OUI: la nouvelle affectation d'un militaire séparé de la mère de ses enfants, prononcée dans l'intérêt du service eu égard aux besoins en personnel de l'armée, contraint nécessairement l'intéressé à modifier le mode de garde de ses enfants, et porte ainsi, nonobstant le statut du militaire et les conditions de service propres à l'exercice de la fonction militaire, une atteinte disproportionnée au droit de l'intéressé au respect de sa vie privée et familiale au sens des dispositions de l'article 8 de la convention européenne de sauvegarde des droits de l'homme et des libertés fondamentales.

Voila une décision qui ne manquera pas de susciter beaucoup d'intérêt et d'espoir dans le milieu militaire, car elle inclut les militaires dans le champ d'application de l'article l'article 8 de la convention européenne de sauvegarde des droits de l'homme et des libertés fondamentales, malgré la spécifié de leur statut précisée à l'article L.4121-5 du code de la défense. En l'espèce, un militaire a été muté par une décision du 8 avril 2008 de la base aérienne d'Istres (Bouches-du-Rhône) vers la base aérienne d'Avord (Cher). Cette décision, contestée devant la commission de recours des militaires, a été confirmée par une décision du ministre de la défense du 6 août 2008. Le militaire demande l'annulation de cette dernière décision devant le Tribunal administratif d'Orléans. Le militaire soutient qu'il est séparé de la mère de ses enfants et que l'ordre de mutation pris à son encontre a pour conséquence de le séparer de ses deux filles nées en 1999 et 2001. En effet, par jugement du 18 novembre 2008, le juge aux affaires familiales de Tarascon a fixé la résidence des enfants du couple en alternance au domicile de chacun des parents.

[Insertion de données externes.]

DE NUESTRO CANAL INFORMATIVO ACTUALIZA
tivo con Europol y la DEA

Dans son jugement en date du 27 janvier 2011, le Tribunal administratif d'Orléans a jugé que ces circonstances, et alors même que l'administration fait valoir que la nouvelle affectation de du militaire a été prononcée dans l'intérêt du service eu égard aux besoins en personnel de la base aérienne d'Avord, la décision de le muter de la base aérienne d'Istres (Bouches-du-Rhône) vers la base aérienne d'Avord (Cher), qui contraint nécessairement l'intéressé à modifier le mode de garde de ses enfants, porte, nonobstant le statut de M. X et les conditions de service propres à l'exercice de la fonction militaire, une atteinte disproportionnée au droit de l'intéressé au respect de sa vie privée et familiale au sens des dispositions de l'article 8 de la convention européenne de sauvegarde des droits de l'homme et des libertés fondamentales. Ainsi le militaire est fondé à demander l'annulation de la décision du ministre de la défense rejetant son recours administratif préalable contre la décision en date du 8 avril 2008 ordonnant sa mutation à la base aérienne 702 d'Avord.

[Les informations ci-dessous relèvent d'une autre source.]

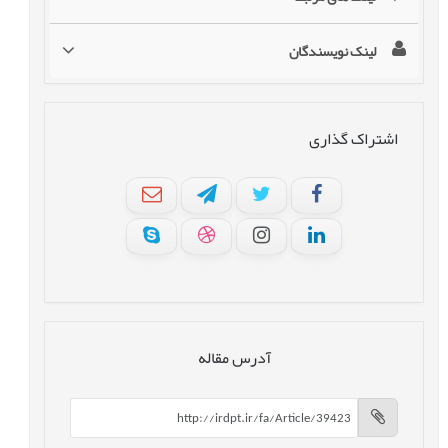
لینک نویسندگان
اشتراک گذاری
آدرس مقاله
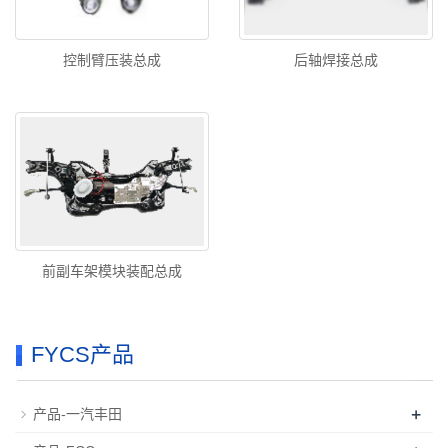
控制臂压装总成
后轴焊接总成
前副车架模块装配总成
FYCS产品
+
产品-一汽丰田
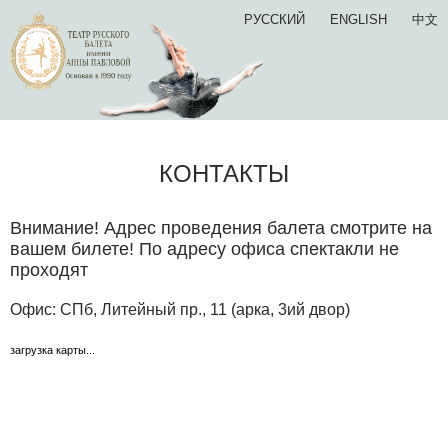
РУССКИЙ
ENGLISH
中文
КОНТАКТЫ
Внимание! Адрес проведения балета смотрите на
вашем билете! По адресу офиса спектакли не
проходят
Офис: СПб, Литейный пр., 11 (арка, 3ий двор)
загрузка карты...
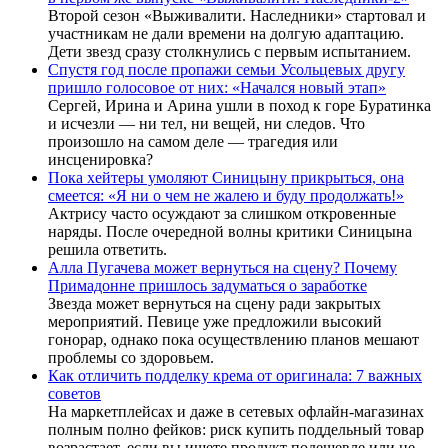
Второй сезон «Выживалити. Наследники» стартовал и
участникам не дали времени на долгую адаптацию.
Дети звезд сразу столкнулись с первым испытанием.
Спустя год после пропажи семьи Усольцевых другу
пришло голосовое от них: «Начался новый этап»
Сергей, Ирина и Арина ушли в поход к горе Буратинка
и исчезли — ни тел, ни вещей, ни следов. Что
произошло на самом деле — трагедия или
инсценировка?
Пока хейтеры умоляют Синицыну прикрыться, она
смеется: «Я ни о чем не жалею и буду продолжать!»
Актрису часто осуждают за слишком откровенные
наряды. После очередной волны критики Синицына
решила ответить.
Алла Пугачева может вернуться на сцену? Почему
Примадонне пришлось задуматься о заработке
Звезда может вернуться на сцену ради закрытых
мероприятий. Певице уже предложили высокий
гонорар, однако пока осуществлению планов мешают
проблемы со здоровьем.
Как отличить подделку крема от оригинала: 7 важных
советов
На маркетплейсах и даже в сетевых офлайн-магазинах
полным полно фейков: риск купить поддельный товар
возрастает, если вы ищете продукт подешевле или не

Cependant, il convient de rester prudent sur cette interprétation dans la mesure où s'agissant de la mutation d'un fonctionnaire de police, le Conseil d'Etat, dans un arrêt du 2 février 2011, a considéré que pour apprécier si une mutation porte une atteinte disproportionnée au droit d'un fonctionnaire au respect de sa vie privée et familiale, au sens de ces stipulations, il appartient au juge administratif de prendre en compte non seulement les conséquences de cette décision sur la situation personnelle ou familiale de l'intéressé mais aussi le statut de celui-ci et les conditions de service propres à l'exercice des fonctions découlant de ce statut. Pour accueillir le moyen tiré de ce que la mutation attaquée portait une telle atteinte au droit de M. A au respect de sa vie privée et familiale, le tribunal administratif s'est exclusivement fondé sur les effets de cette mutation sur la vie privée et familiale de l'intéressé, sans prendre en compte le statut de celui-ci et les conditions de service propres à l'exercice des fonctions des personnels actifs de la police nationale. Il a ainsi entaché son jugement d'erreur de droit et que par suite, sans qu'il soit besoin d'examiner les autres moyens du pourvoi, le ministre est fondé à en demander l'annulation.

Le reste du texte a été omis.